** Aim of the task **
Your task is to copy the stretch of lines in the records below that begins with the line containing "I alle disse år" and ends with the line containing "seg for å følge", exactly as written, with nothing added.

Data items:
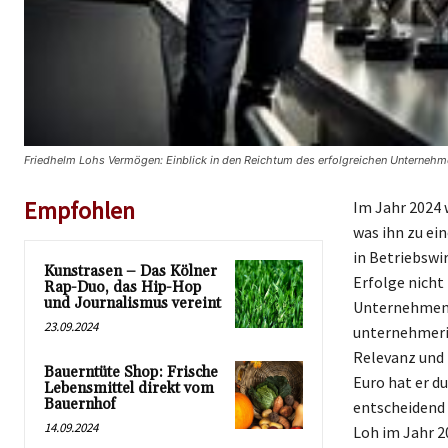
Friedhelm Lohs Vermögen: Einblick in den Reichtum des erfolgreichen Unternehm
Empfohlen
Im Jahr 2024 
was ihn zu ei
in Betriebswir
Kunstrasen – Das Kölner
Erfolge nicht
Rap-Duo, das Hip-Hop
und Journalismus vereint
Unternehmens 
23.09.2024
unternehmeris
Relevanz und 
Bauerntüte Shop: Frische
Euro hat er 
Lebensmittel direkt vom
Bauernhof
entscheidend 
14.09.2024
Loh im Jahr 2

--

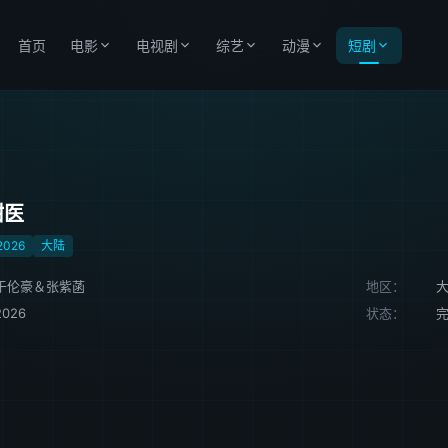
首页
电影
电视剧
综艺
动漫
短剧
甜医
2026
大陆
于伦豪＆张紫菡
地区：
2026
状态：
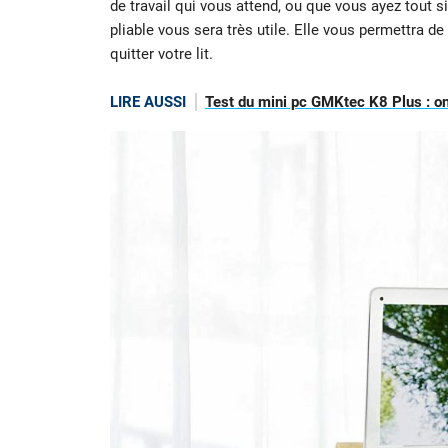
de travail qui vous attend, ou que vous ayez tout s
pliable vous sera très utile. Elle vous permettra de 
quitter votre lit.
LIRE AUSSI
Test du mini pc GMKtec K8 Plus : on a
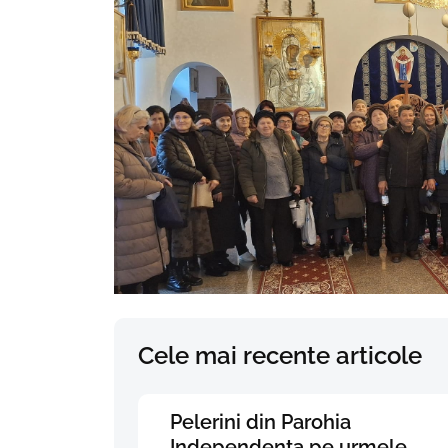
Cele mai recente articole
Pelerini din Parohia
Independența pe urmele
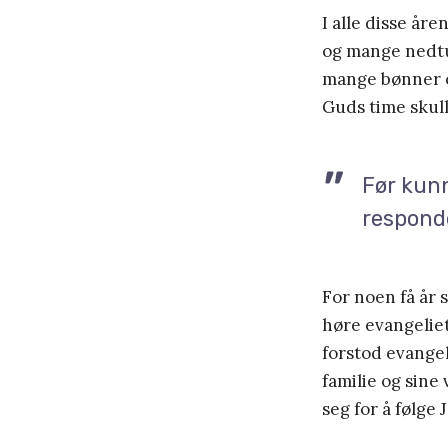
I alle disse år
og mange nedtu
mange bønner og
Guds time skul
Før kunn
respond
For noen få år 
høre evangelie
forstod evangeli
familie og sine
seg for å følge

* * *

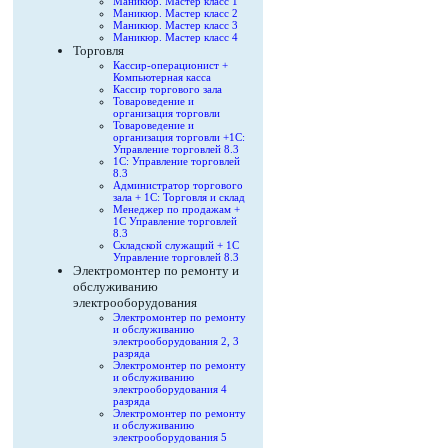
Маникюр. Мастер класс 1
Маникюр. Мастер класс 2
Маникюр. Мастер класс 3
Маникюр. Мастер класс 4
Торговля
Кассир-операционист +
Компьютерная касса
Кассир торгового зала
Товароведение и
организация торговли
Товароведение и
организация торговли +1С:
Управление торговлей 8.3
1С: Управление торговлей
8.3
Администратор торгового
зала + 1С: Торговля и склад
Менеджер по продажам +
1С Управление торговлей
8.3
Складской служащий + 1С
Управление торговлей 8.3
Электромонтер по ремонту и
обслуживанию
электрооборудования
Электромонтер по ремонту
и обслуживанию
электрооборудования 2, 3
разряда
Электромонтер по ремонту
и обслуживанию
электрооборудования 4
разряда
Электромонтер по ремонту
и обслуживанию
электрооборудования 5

** Response area **
I alle disse år
og mange nedtu
mange bønner og
Guds time skul
Før kunn
respond
For noen få år 
høre evangelie
forstod evangeli
familie og sine
seg for å følge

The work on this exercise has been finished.